Patent Application
20100078101
The present invention is related to clips carried in pockets or the like and used to store cash, credit cards, and other valuables, and more particularly to a clip that uses one or more protective carbon and RF shielding sheets to shield the data held in the contents of the clip from unauthorized pirating while protecting the contents with a sturdy, robust structure.
Money clips are well known in the art. Favored by men who prefer a slim profile without the bulk of a wallet, money clips are typically carried in a front or back pocket and used to hold cash, credit cards, and other valuables. The clip has a resilient tongue member that presses against a spine to capture currency. Examples of such clips can be seen in U.S. Pat. No. D283,844, U.S. Pat. No. 4,674,953, U.S. Pat. No. D400,466, and U.S. Pat. No. 6,327,749.
Security issues have arisen in connection with the storage of newer generation credit cards. These credit cards have personal data magnetically and digitally stored on the card, including the owner's name, credit card number, expiration data, and even the address or social security number of the card holder. Because this information is stored magnetically and digitally, the information can be acquired or stolen by a device placed in proximity with the credit card using radio frequency (RF) waves, called “skimming.” The RF waves can pass through clothing and even leather to skim information from credit cards or other cards carried in a wallet or purse without the owner's consent or even knowledge. This stolen information can then be used to purchase items over the internet and the like, and the card holder is unaware that his or her information has been stolen until the bill arrives sometime later.

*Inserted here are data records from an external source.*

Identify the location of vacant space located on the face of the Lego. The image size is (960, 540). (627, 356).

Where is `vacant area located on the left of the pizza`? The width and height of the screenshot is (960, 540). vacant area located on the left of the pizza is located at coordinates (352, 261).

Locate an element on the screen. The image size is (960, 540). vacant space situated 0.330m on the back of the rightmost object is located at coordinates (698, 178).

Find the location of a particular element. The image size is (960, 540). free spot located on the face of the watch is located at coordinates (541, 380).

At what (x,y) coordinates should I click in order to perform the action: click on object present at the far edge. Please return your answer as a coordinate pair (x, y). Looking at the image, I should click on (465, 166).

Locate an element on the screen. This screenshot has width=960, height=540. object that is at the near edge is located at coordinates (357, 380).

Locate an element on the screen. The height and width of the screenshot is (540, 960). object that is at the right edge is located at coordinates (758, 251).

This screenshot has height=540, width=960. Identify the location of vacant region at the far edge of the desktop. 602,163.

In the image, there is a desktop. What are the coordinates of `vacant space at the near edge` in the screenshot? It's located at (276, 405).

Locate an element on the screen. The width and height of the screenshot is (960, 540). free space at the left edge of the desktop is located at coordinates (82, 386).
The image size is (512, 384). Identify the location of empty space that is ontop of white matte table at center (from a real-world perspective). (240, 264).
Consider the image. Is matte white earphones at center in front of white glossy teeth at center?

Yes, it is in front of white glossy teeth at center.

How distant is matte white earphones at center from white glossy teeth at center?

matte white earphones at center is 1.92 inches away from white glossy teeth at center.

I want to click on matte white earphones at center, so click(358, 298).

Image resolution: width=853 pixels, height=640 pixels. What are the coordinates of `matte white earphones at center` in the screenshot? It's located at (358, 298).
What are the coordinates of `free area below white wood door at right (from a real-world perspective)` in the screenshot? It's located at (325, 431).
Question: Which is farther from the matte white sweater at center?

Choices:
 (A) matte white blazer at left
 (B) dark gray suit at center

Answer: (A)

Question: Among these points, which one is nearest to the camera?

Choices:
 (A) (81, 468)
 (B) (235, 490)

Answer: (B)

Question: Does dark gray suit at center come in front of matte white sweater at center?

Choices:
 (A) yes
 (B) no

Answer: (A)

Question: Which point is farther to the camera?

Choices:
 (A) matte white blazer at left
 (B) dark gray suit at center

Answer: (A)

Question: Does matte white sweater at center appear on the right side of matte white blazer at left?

Radio-Frequency Identification (RFID) is a general term for small, wireless devices that emit unique identifiers upon interrogation by RFID readers. One form of an RFID device that is expected to gain popularity in the near future is known as an EPC (Electronic Product Code) tag. They are sometimes viewed in effect as wireless barcodes, i.e., they provide identification, but not digital authentication. The term RFID, however, denotes not just EPC tags, but a spectrum of wireless devices of varying capabilities. More sophisticated and expensive RFID devices can offer cryptographic functionality and therefore support authentication protocols. One of the most popular of such devices is known as a Digital Signature Transponder (DST). Manufactured by Texas Instruments, DSTs are deployed in several applications that are notable for wide-scale deployment and the high costs (financial and otherwise) of a large-scale security breach. These include electronic payment devices such as in the Exxon-Mobil SpeedPass™ system, Mastercard's Paypass™ system, American Express' ExpressPay™ system, and Visa's payWave™ system.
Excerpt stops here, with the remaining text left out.